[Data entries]
+++++
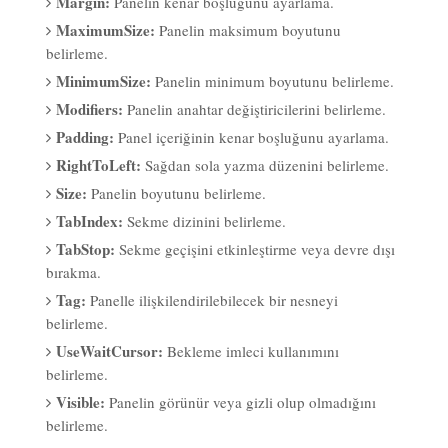
MaximumSize:
Panelin maksimum boyutunu
belirleme.
MinimumSize:
Panelin minimum boyutunu belirleme.
Modifiers:
Panelin anahtar değiştiricilerini belirleme.
Padding:
Panel içeriğinin kenar boşluğunu ayarlama.
RightToLeft:
Sağdan sola yazma düzenini belirleme.
Size:
Panelin boyutunu belirleme.
TabIndex:
Sekme dizinini belirleme.
TabStop:
Sekme geçişini etkinleştirme veya devre dışı
bırakma.
Tag:
Panelle ilişkilendirilebilecek bir nesneyi
belirleme.
UseWaitCursor:
Bekleme imleci kullanımını
belirleme.
Visible:
Panelin görünür veya gizli olup olmadığını
belirleme.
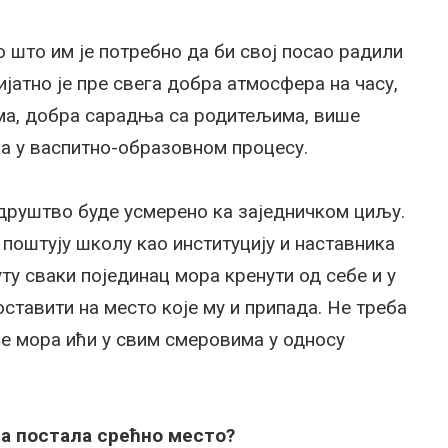
о што им је потребно да би свој посао радили
јатно је пре свега добра атмосфера на часу,
ма, добра сарадња са родитељима, више
ка у васпитно-образовном процесу.
о друштво буде усмерено ка заједничком циљу.
 поштују школу као институцију и наставника
уту сваки појединац мора кренути од себе и у
тавити на место које му и припада. Не треба
е мора ићи у свим смеровима у односу
ла постала срећно место?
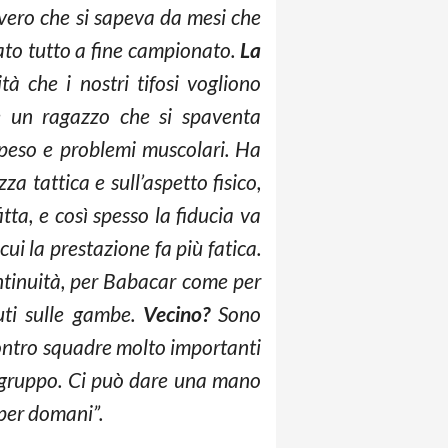
ero che si sapeva da mesi che
ato tutto a fine campionato.
La
tà che i nostri tifosi vogliono
un ragazzo che si spaventa
e peso e problemi muscolari. Ha
za tattica e sull’aspetto fisico,
itta, e così spesso la fiducia va
i la prestazione fa più fatica.
ntinuità, per Babacar come per
uti sulle gambe.
Vecino?
Sono
contro squadre molto importanti
ol gruppo. Ci può dare una mano
 per domani”.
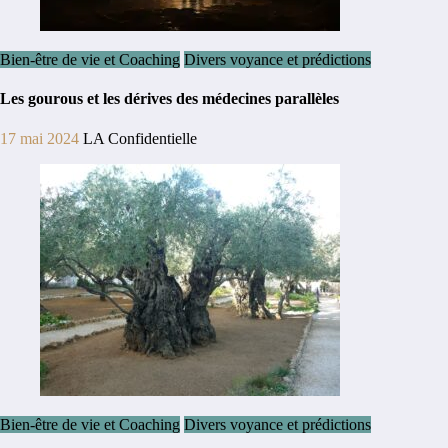
Bien-être de vie et Coaching
Divers voyance et prédictions
Les gourous et les dérives des médecines parallèles
17 mai 2024
LA Confidentielle
Bien-être de vie et Coaching
Divers voyance et prédictions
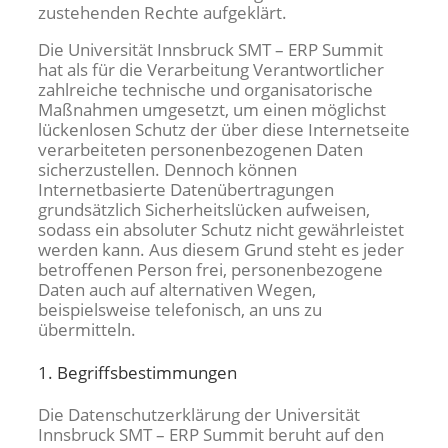
zustehenden Rechte aufgeklärt.
Die Universität Innsbruck SMT – ERP Summit
hat als für die Verarbeitung Verantwortlicher
zahlreiche technische und organisatorische
Maßnahmen umgesetzt, um einen möglichst
lückenlosen Schutz der über diese Internetseite
verarbeiteten personenbezogenen Daten
sicherzustellen. Dennoch können
Internetbasierte Datenübertragungen
grundsätzlich Sicherheitslücken aufweisen,
sodass ein absoluter Schutz nicht gewährleistet
werden kann. Aus diesem Grund steht es jeder
betroffenen Person frei, personenbezogene
Daten auch auf alternativen Wegen,
beispielsweise telefonisch, an uns zu
übermitteln.
1. Begriffsbestimmungen
Die Datenschutzerklärung der Universität
Innsbruck SMT – ERP Summit beruht auf den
+++++
_Work to complete_
Hand back the data above exactly, leaving out all pictures.

_Answer below_
MaximumSize:
Panelin maksimum boyutunu
belirleme.
MinimumSize:
Panelin minimum boyutunu belirleme.
Modifiers:
Panelin anahtar değiştiricilerini belirleme.
Padding:
Panel içeriğinin kenar boşluğunu ayarlama.
RightToLeft:
Sağdan sola yazma düzenini belirleme.
Size:
Panelin boyutunu belirleme.
TabIndex:
Sekme dizinini belirleme.
TabStop:
Sekme geçişini etkinleştirme veya devre dışı
bırakma.
Tag:
Panelle ilişkilendirilebilecek bir nesneyi
belirleme.
UseWaitCursor:
Bekleme imleci kullanımını
belirleme.
Visible:
Panelin görünür veya gizli olup olmadığını
belirleme.
о што им је потребно да би свој посао радили
јатно је пре свега добра атмосфера на часу,
ма, добра сарадња са родитељима, више
ка у васпитно-образовном процесу.
о друштво буде усмерено ка заједничком циљу.
 поштују школу као институцију и наставника
уту сваки појединац мора кренути од себе и у
тавити на место које му и припада. Не треба
е мора ићи у свим смеровима у односу
ла постала срећно место?
ero che si sapeva da mesi che
ato tutto a fine campionato.
La
tà che i nostri tifosi vogliono
un ragazzo che si spaventa
e peso e problemi muscolari. Ha
za tattica e sull’aspetto fisico,
itta, e così spesso la fiducia va
i la prestazione fa più fatica.
ntinuità, per Babacar come per
uti sulle gambe.
Vecino?
Sono
contro squadre molto importanti
ol gruppo. Ci può dare una mano
 per domani”.
Bien-être de vie et Coaching
Divers voyance et prédictions
Les gourous et les dérives des médecines parallèles
17 mai 2024
LA Confidentielle
Bien-être de vie et Coaching
Divers voyance et prédictions
zustehenden Rechte aufgeklärt.
Die Universität Innsbruck SMT – ERP Summit
hat als für die Verarbeitung Verantwortlicher
zahlreiche technische und organisatorische
Maßnahmen umgesetzt, um einen möglichst
lückenlosen Schutz der über diese Internetseite
verarbeiteten personenbezogenen Daten
sicherzustellen. Dennoch können
Internetbasierte Datenübertragungen
grundsätzlich Sicherheitslücken aufweisen,
sodass ein absoluter Schutz nicht gewährleistet
werden kann. Aus diesem Grund steht es jeder
betroffenen Person frei, personenbezogene
Daten auch auf alternativen Wegen,
beispielsweise telefonisch, an uns zu
übermitteln.
1. Begriffsbestimmungen
Die Datenschutzerklärung der Universität
Innsbruck SMT – ERP Summit beruht auf den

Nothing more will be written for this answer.